◆ **How to complete this task**:
Select and copy out every line in the records containing "hoàn".

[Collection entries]
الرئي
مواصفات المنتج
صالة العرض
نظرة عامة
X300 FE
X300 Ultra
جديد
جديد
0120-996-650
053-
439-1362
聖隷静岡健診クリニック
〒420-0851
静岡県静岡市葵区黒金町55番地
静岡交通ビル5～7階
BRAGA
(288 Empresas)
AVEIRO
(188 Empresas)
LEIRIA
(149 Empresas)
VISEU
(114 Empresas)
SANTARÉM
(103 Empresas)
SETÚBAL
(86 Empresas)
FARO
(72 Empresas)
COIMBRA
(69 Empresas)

--

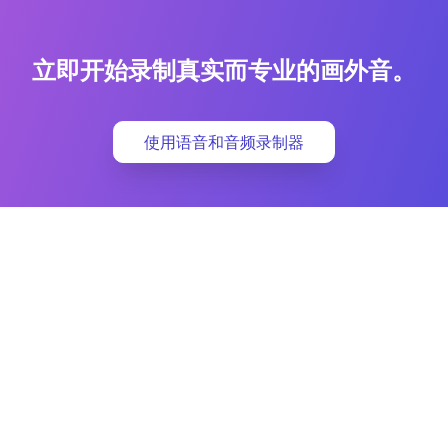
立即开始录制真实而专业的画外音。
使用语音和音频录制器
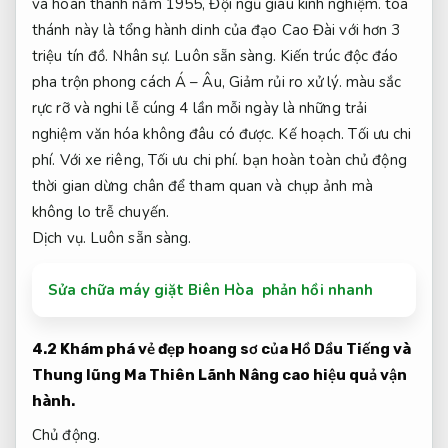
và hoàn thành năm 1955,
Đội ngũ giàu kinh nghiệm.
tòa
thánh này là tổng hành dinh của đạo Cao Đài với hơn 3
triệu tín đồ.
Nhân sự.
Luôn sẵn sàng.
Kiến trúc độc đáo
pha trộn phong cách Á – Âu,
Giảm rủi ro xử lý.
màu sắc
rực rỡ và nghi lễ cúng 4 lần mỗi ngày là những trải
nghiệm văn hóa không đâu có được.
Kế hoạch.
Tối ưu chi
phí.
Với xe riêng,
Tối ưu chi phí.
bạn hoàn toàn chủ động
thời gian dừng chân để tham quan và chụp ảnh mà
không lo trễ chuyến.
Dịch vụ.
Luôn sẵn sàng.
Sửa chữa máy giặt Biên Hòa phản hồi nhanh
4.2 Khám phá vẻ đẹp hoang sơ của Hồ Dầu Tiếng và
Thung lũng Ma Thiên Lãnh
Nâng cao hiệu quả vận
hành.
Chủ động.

* * *

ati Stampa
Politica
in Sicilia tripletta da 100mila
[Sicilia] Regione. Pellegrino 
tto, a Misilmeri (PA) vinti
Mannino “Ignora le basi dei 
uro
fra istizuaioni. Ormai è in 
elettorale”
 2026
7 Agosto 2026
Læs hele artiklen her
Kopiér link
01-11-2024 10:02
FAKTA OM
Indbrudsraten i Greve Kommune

◆ **Task result**:
và hoàn thành năm 1955,
bạn hoàn toàn chủ động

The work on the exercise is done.